More than half (53.3%) of the students were sexually active and 22% of them had a sexual intercourse before the age of 15 years from which 75% were males. Sixty nine percent of them had 2 or more partners which is characteristics at that age unlike Kimgombola et al. [7] who have reported that 66% of the pupils engaged in sexual intercourse between the age 11-14 years [4]; In this study 17.2% of the sexually active students reported that they have had casual partner and one quarter of them were women making us believe that more information and work need to be done to decrease this high percentage.

Forty two percent of the students did not used condoms during the last intercourse which is higher than the reported 29% by Kimgombola et al. in the rural area in Tanzania. They reported that 61% of the pupils considered condom ineffective in the prevention of HIV, we found that 88% of the students know about condom as a mean for the prevention of HIV transmission. It is just surprising that most of them do not use it. We found that the most common reasons of not using it were rush and trust in the partner. Only 2 students did not used it because of poverty, which mean better information is needed, and would be more useful than just distributing condoms.
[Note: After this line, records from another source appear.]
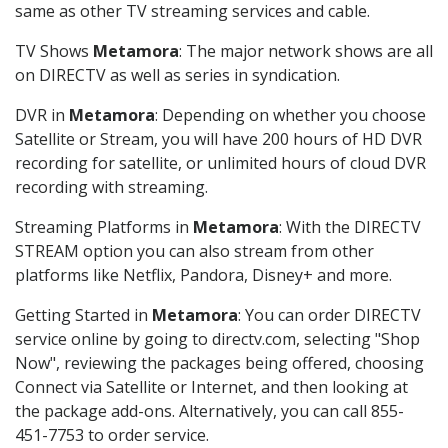
same as other TV streaming services and cable.
TV Shows
Metamora
: The major network shows are all
on DIRECTV as well as series in syndication.
DVR in
Metamora
: Depending on whether you choose
Satellite or Stream, you will have 200 hours of HD DVR
recording for satellite, or unlimited hours of cloud DVR
recording with streaming.
Streaming Platforms in
Metamora
: With the DIRECTV
STREAM option you can also stream from other
platforms like Netflix, Pandora, Disney+ and more.
Getting Started in
Metamora
: You can order DIRECTV
service online by going to directv.com, selecting "Shop
Now", reviewing the packages being offered, choosing
Connect via Satellite or Internet, and then looking at
the package add-ons. Alternatively, you can call 855-
451-7753 to order service.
Girls were more exposed than boys at their first sexual intercourse that they undertook without condoms, this difference was significant (Table 4). As shown on Table 4, we did not find any sex related difference in the others practices. Inadequate knowledge about HIV/AIDS and low use of condoms have also been reported in rural participants in India [8].
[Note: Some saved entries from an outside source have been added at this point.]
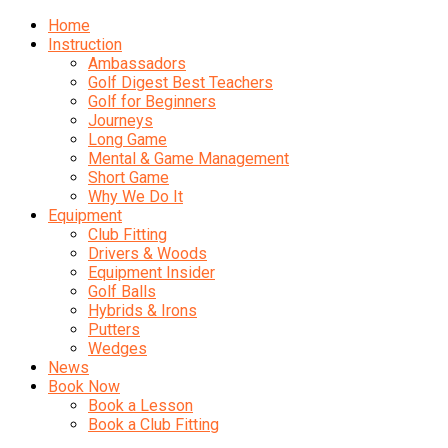
Home
Instruction
Ambassadors
Golf Digest Best Teachers
Golf for Beginners
Journeys
Long Game
Mental & Game Management
Short Game
Why We Do It
Equipment
Club Fitting
Drivers & Woods
Equipment Insider
Golf Balls
Hybrids & Irons
Putters
Wedges
News
Book Now
Book a Lesson
Book a Club Fitting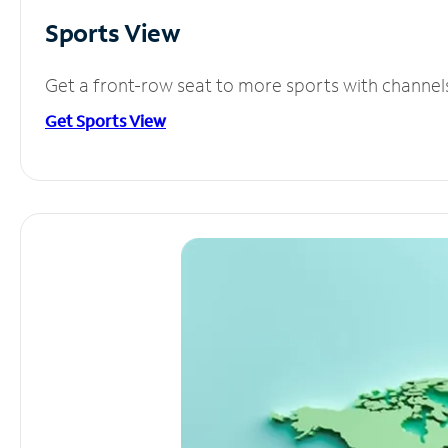
Sports View
Get a front-row seat to more sports with channel
Get Sports View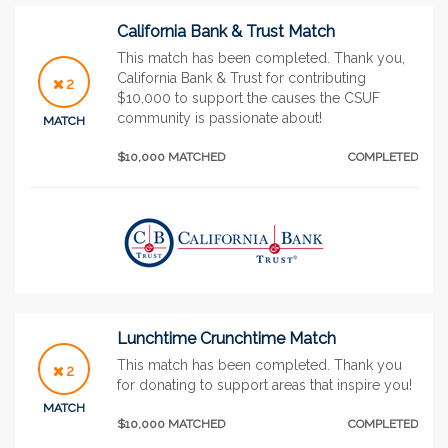
California Bank & Trust Match
This match has been completed. Thank you,
California Bank & Trust for contributing
2
$10,000 to support the causes the CSUF
community is passionate about!
MATCH
$10,000 MATCHED
COMPLETED
Lunchtime Crunchtime Match
This match has been completed. Thank you
2
for donating to support areas that inspire you!
MATCH
$10,000 MATCHED
COMPLETED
This study has shown that youths usually have multiple sexual partners and do practice unsafe sex. Unsafe sex is relatively common in the sexually active population unlike Calderon who have shown that unsafe sex was uncommon in a population based study in Sucre (Brazil) [5].

Screening for HIV in this population is very low as much as 82% of the students in this study have not done a screening test for HIV in this rural zone. This could be due to the fact that many students as they answered did not know where to go for HIV screening test. We also found that, more than half of the students did not know about the status of their partner since Gupta et al have reported that 35% of the cases of HIV infection are found in the population age 15-24 years [9] we think that more screening campaigns have to be done in the rural zones in Cameroon.

Although the knowledge about HIV was high, many students still engage in risky sexual behavior as reported [10,11]. Unlike Bonbouly et al. who have reported that students got the information from radio and television, many of our students got it from the school. This mean radio and television have to be used more as source of information and students should be encouraged to follow these media while at home but one has to make sure the information would be available in these medias.


From these work we can said that: many students have heard about HIV and its routes of transmission, but many students still don’t know where is the best place to go for a screening test and treatment, many of them still engage in risky sexual behavior like: multiple partner, casual partners, unsafe sex, risky sexual activities. Health education has to be done in rural schools and emphasis should be made on the utility of the condom during intercourse and sex with multiple partners. The awareness about avoidance, testing and treatment about AIDS was average, and more information and health education need to be done. Health education should be promoted, in rural areas.